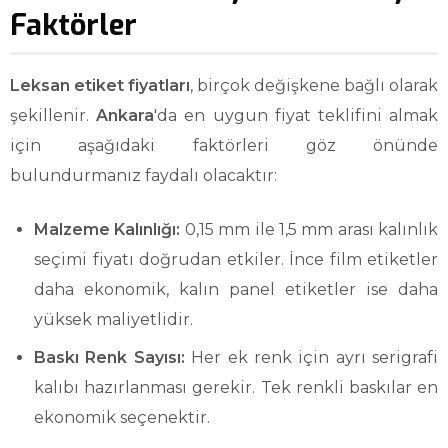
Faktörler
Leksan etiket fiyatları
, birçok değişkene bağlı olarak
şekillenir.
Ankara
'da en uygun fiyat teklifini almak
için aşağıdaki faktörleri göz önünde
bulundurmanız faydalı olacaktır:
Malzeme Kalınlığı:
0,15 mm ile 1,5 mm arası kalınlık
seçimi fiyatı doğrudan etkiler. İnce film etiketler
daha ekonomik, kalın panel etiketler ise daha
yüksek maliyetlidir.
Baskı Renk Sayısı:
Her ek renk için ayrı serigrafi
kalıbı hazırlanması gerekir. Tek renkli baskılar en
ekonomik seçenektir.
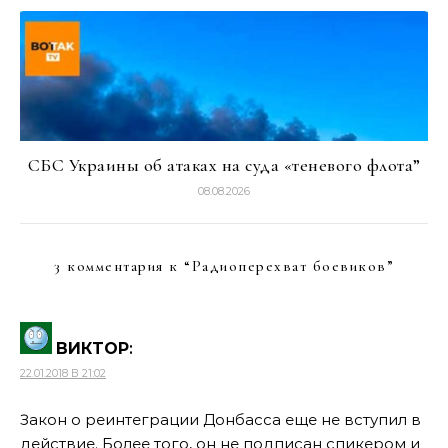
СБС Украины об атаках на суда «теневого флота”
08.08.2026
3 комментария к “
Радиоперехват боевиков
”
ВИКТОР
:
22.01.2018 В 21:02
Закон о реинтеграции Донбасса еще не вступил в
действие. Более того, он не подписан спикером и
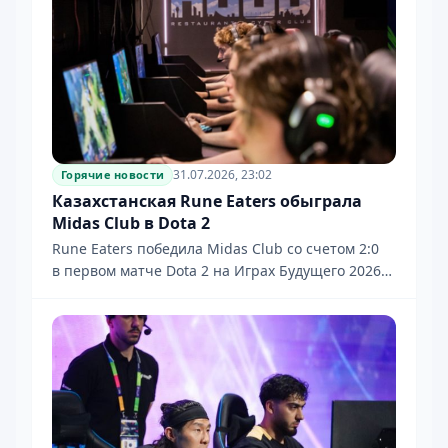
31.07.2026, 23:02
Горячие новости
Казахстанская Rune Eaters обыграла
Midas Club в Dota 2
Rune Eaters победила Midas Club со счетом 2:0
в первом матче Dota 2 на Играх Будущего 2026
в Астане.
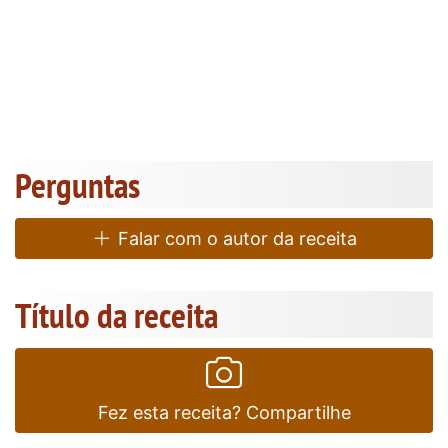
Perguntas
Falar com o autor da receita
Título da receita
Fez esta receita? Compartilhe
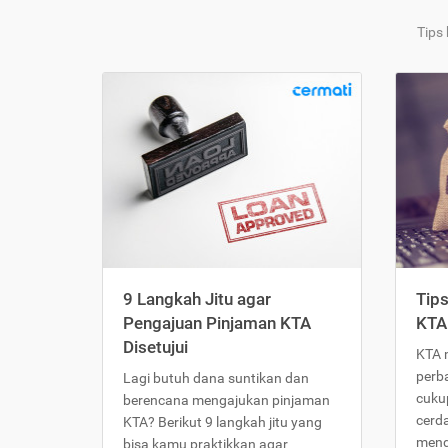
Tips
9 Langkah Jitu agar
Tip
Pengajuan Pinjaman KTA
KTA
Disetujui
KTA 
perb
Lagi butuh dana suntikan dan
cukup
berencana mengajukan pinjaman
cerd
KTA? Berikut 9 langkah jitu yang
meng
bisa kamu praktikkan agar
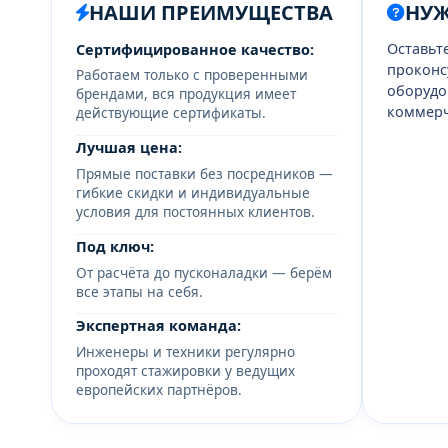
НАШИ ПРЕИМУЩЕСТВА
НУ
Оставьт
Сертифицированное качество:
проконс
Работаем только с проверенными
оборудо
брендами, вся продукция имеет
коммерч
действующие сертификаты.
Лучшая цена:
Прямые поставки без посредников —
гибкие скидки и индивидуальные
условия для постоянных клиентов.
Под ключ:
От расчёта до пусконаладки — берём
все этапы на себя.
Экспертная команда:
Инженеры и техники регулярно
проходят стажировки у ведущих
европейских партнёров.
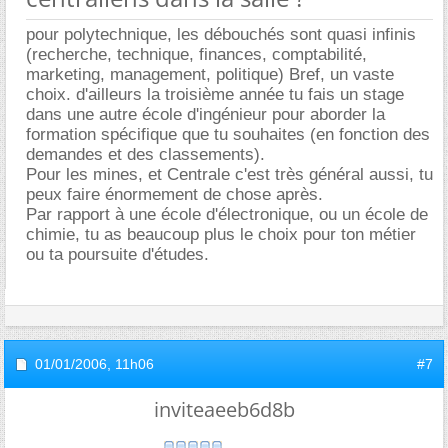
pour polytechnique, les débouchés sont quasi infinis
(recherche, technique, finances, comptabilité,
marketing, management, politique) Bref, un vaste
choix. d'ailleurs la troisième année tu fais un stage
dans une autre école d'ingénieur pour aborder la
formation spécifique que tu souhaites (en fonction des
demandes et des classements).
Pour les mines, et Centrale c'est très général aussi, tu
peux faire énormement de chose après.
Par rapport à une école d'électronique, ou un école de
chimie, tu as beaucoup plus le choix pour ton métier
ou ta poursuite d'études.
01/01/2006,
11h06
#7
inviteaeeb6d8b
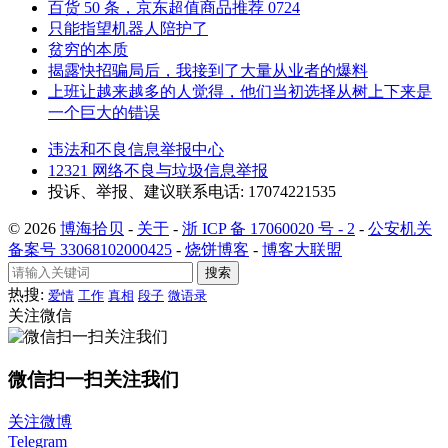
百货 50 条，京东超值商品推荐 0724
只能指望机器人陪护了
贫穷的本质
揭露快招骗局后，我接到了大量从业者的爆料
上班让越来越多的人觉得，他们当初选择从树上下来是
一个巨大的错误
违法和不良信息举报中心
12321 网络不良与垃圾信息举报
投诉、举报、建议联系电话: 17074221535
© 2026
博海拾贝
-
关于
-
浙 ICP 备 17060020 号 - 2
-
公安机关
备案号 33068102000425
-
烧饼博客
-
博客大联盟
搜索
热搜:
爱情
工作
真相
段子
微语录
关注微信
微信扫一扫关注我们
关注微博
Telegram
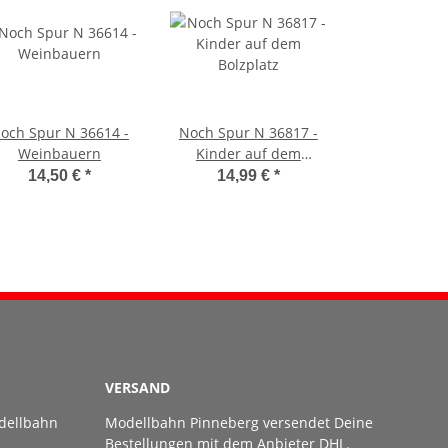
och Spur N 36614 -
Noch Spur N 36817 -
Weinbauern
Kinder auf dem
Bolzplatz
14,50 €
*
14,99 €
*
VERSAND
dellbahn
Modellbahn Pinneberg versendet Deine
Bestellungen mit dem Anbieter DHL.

::::

What to produce: Search the data for "ekonomik". Copy every matching line.

Result:
daha ekonomik, kalın panel etiketler ise daha
ekonomik seçenektir.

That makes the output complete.